__Task__: Restate word for word the lines that begin the listing and end with the line holding "The course includes".

__Data under study__:

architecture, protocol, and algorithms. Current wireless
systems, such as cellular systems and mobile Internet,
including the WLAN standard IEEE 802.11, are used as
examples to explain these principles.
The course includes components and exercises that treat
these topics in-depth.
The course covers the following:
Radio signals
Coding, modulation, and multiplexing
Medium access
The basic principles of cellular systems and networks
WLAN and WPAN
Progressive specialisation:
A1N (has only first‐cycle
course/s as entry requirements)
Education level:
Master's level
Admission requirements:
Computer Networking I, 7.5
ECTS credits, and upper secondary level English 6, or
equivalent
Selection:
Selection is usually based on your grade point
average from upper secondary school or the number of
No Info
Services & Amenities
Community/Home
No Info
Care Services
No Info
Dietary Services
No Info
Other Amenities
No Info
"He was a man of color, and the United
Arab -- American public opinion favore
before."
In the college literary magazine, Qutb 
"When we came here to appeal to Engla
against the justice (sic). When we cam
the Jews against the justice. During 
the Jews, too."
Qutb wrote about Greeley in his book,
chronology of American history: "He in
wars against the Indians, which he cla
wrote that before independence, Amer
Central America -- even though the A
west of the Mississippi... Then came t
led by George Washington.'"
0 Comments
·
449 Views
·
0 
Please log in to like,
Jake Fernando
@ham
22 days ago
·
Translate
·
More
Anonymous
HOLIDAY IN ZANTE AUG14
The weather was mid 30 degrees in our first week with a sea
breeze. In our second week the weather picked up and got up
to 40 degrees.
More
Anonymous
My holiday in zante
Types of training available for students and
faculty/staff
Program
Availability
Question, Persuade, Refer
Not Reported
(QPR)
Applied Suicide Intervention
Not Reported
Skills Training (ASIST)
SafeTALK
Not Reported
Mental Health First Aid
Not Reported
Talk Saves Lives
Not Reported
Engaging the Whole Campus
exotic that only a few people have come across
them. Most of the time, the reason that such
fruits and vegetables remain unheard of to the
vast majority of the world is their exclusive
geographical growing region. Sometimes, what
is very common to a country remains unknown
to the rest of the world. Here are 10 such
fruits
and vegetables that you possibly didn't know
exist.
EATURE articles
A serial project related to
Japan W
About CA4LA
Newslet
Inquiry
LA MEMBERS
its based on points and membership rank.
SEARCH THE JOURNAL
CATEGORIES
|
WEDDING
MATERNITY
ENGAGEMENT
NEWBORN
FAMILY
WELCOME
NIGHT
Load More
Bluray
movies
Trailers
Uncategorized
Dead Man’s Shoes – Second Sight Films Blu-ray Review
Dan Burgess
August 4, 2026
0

__Answer section__:
architecture, protocol, and algorithms. Current wireless
systems, such as cellular systems and mobile Internet,
including the WLAN standard IEEE 802.11, are used as
examples to explain these principles.
The course includes components and exercises that treat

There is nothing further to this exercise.